Ce que nous vivons depuis un an est unique et nous amène à nous questionner sur plusieurs aspects de notre vie. Pour les professionnels de la santé, ces remises en question surviennent souvent lorsqu’on éprouve une grande fatigue. À la suite de mes nombreuses périodes de garde aux services des urgences de divers centres hospitaliers de la province, j’ai été à même de constater l’épuisement vécu par mes collègues.

L’Association médicale canadienne (AMC) a dévoilé le 10 mars des statistiques pour le moins préoccupantes en ce qui concerne la pandémie de COVID-19, qui frappe le monde entier depuis mars 2020. Sans surprise, on y apprend que 70 % des médecins sont plus fatigués qu’avant, et que dans une proportion presque similaire, les professionnels de la santé voient leur taux d’anxiété augmenter de manière fulgurante.

Il faut cependant creuser au-delà de ces statistiques circonstancielles, et se pencher sur leurs causes profondes. Cela fait des années que la profession médicale du Québec doit composer avec des situations qui ont drainé les ressources et découragé la relève, en voyant l’ampleur titanesque des défis que l’on ne finit jamais de relever.

Un environnement changeant et éreintant

Au cours des dernières années, les médecins québécois ont subi des réformes du système de santé qui n’ont pas eu les effets positifs escomptés. Certes, il y a eu quelques réussites, mais il reste encore beaucoup à faire, à réaliser.
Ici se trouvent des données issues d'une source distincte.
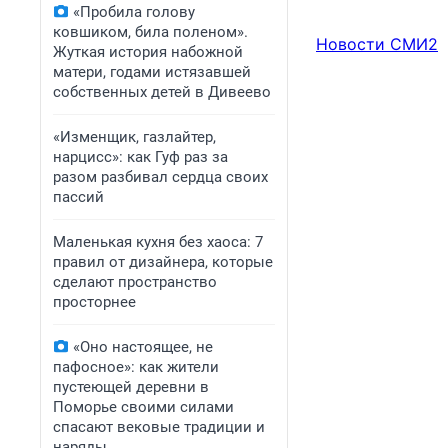
«Пробила голову
ковшиком, била поленом».
Новости СМИ2
Жуткая история набожной
матери, годами истязавшей
собственных детей в Дивеево
«Изменщик, газлайтер,
нарцисс»: как Гуф раз за
разом разбивал сердца своих
пассий
Маленькая кухня без хаоса: 7
правил от дизайнера, которые
сделают пространство
просторнее
«Оно настоящее, не
пафосное»: как жители
пустеющей деревни в
Поморье своими силами
спасают вековые традиции и
наряды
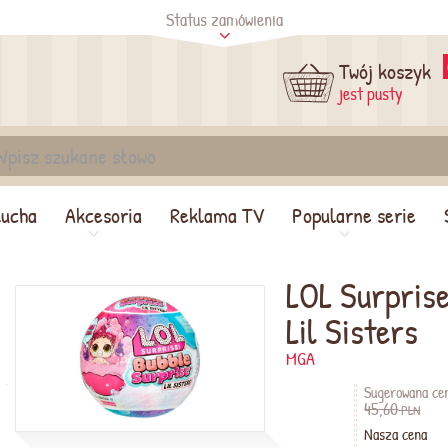
Status zamówienia
tus
Sprawdź
Twój koszyk
jest pusty
lucha
Akcesoria
Reklama TV
Popularne serie
LOL Surprise
Lil Sisters
MGA
Sugerowana ce
45,60
PLN
Nasza cena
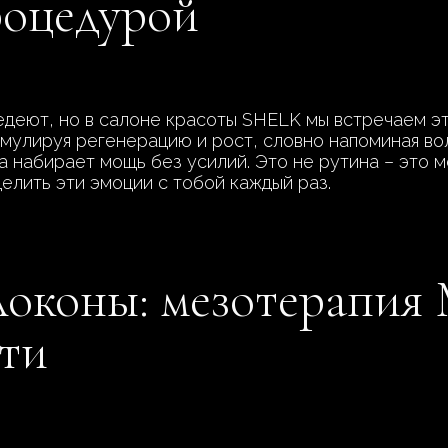
роцедурой
едеют, но в салоне красоты SHELK мы встречаем эт
тимулируя регенерацию и рост, словно напоминая во
 набирает мощь без усилий. Это не рутина – это м
елить эти эмоции с тобой каждый раз.
локоны: мезотерапия 
сти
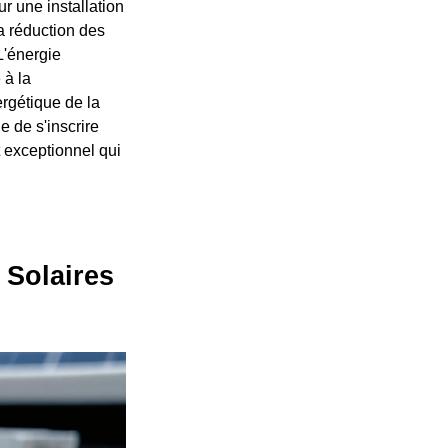
ur une installation
a réduction des
L'énergie
 à la
ergétique de la
 de s'inscrire
 exceptionnel qui
 Solaires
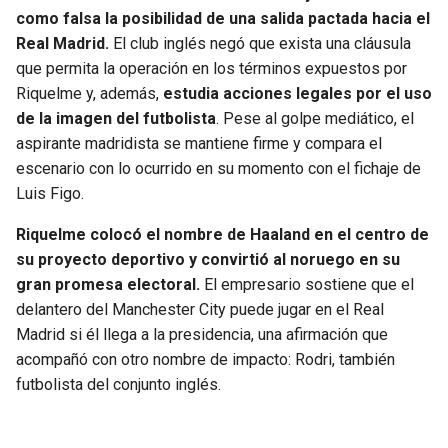
BUCCANEERS
como falsa la posibilidad de una salida pactada hacia el
Real Madrid.
El club inglés negó que exista una cláusula
que permita la operación en los términos expuestos por
Riquelme y, además,
estudia acciones legales por el uso
de la imagen del futbolista
. Pese al golpe mediático, el
aspirante madridista se mantiene firme y compara el
escenario con lo ocurrido en su momento con el fichaje de
Luis Figo.
Riquelme colocó el nombre de Haaland en el centro de
su proyecto deportivo y convirtió al noruego en su
gran promesa electoral.
El empresario sostiene que el
delantero del Manchester City puede jugar en el Real
Madrid si él llega a la presidencia, una afirmación que
acompañó con otro nombre de impacto: Rodri, también
futbolista del conjunto inglés.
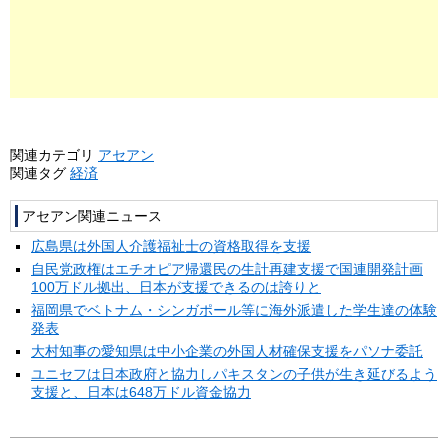
関連カテゴリ
アセアン
関連タグ
経済
アセアン関連ニュース
広島県は外国人介護福祉士の資格取得を支援
自民党政権はエチオピア帰還民の生計再建支援で国連開発計画
100万ドル拠出、日本が支援できるのは誇りと
福岡県でベトナム・シンガポール等に海外派遣した学生達の体験
発表
大村知事の愛知県は中小企業の外国人材確保支援をパソナ委託
ユニセフは日本政府と協力しパキスタンの子供が生き延びるよう
支援と、日本は648万ドル資金協力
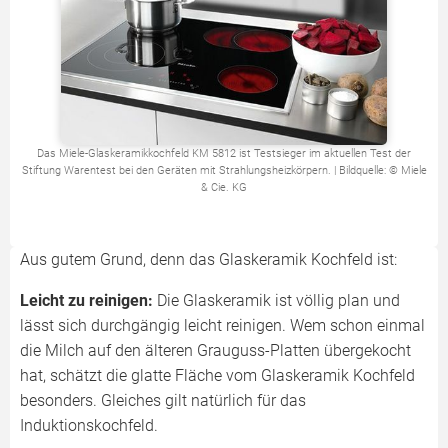
Das Miele-Glaskeramikkochfeld KM 5812 ist Testsieger im aktuellen Test der
Stiftung Warentest bei den Geräten mit Strahlungsheizkörpern. | Bildquelle: © Miele
& Cie. KG
Aus gutem Grund, denn das Glaskeramik Kochfeld ist:
Leicht zu reinigen:
Die Glaskeramik ist völlig plan und
lässt sich durchgängig leicht reinigen. Wem schon einmal
die Milch auf den älteren Grauguss-Platten übergekocht
hat, schätzt die glatte Fläche vom Glaskeramik Kochfeld
besonders. Gleiches gilt natürlich für das
Induktionskochfeld.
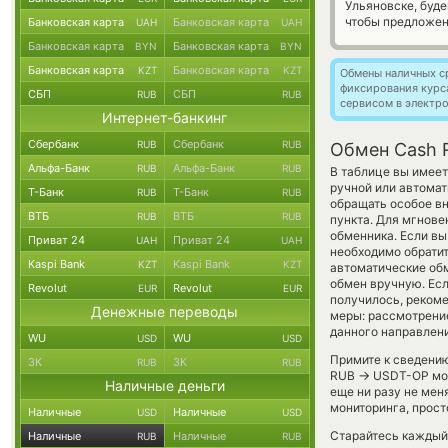
Ульяновске, буд
чтобы предложен
Банковская карта
Банковская карта
UAH
UAH
Банковская карта
Банковская карта
BYN
BYN
Банковская карта
Банковская карта
KZT
KZT
Обмены наличных с
фиксирования курс
СБП
СБП
RUB
RUB
сервисом в электр
Интернет-банкинг
Сбербанк
Сбербанк
RUB
RUB
Обмен Cash 
Альфа-Банк
Альфа-Банк
RUB
RUB
В таблице вы имеет
ручной или автома
Т-Банк
Т-Банк
RUB
RUB
обращать особое вн
ВТБ
ВТБ
RUB
RUB
пункта. Для мгнове
обменника. Если вы
Приват 24
Приват 24
UAH
UAH
необходимо обратит
Kaspi Bank
Kaspi Bank
KZT
KZT
автоматические о
обмен вручную. Если
Revolut
Revolut
EUR
EUR
получилось, реком
Денежные переводы
меры: рассмотрение
данного направлени
WU
WU
USD
USD
Примите к сведению
ЗК
ЗК
RUB
RUB
→
RUB
USDT-OP могу
Наличные деньги
еще ни разу не мен
мониторинга, прост
Наличные
Наличные
USD
USD
Старайтесь каждый
Наличные
Наличные
RUB
RUB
Nous nous sommes retrouvés dans un système hypercentralisé imposant une transformation majeure de la pratique médicale.

Par exemple, des médecins qui avaient choisi de faire de l’hospitalisation leur pratique principale ont dû la quitter pour aller en première ligne, pour finalement être rappelés aux centres hospitaliers. Ces changements n’ont fait que déplacer les problèmes liés à l’accès aux soins, sans les régler. De plus, n’oublions pas qu’avant la pandémie, la profession médicale était fréquemment critiquée pour sa résistance au changement.

Remettre les humains au centre du système

En tant qu’urgentologue ayant vécu les réformes passées et se donnant à part entière pour soigner la population québécoise, je constate que chaque changement effectué dans le système de santé a un effet direct sur ses ressources humaines, qui en sont le fer de lance. La pandémie a exigé des efforts surhumains de tous les professionnels de la santé, et il faudra continuer de donner un coup d’épaule pendant plusieurs mois, voire plusieurs années, si l’on veut remettre le système sur les rails.

Sans bras (lire sans ressources humaines), sans huile de coude comme le disait mon grand-père, rien n’est possible.

Il faut donner le temps au réseau d’absorber les changements, et la pandémie a été le plus gros bouleversement des dernières années : ce coût humain doit absolument être pris en considération.

Alors que le réseau retombera lentement sur ses pieds, il faut faire tout en notre pouvoir pour repartir dans la bonne direction. Nous devons repenser le réseau dès maintenant pour le rendre plus performant et rendre les soins plus accessibles.

L’énergie exigée pour se rendre à destination impliquera de nouvelles demandes aux professionnels déjà épuisés. Devant la fragilité actuelle du système de santé, ce coût humain doit être pris en compte si l’on veut éviter l’écroulement pur et simple du système de santé.

Peut-on apprendre de nos expériences passées et assurer une meilleure gestion du changement lors des prochaines transformations ? Je suis convaincu que oui.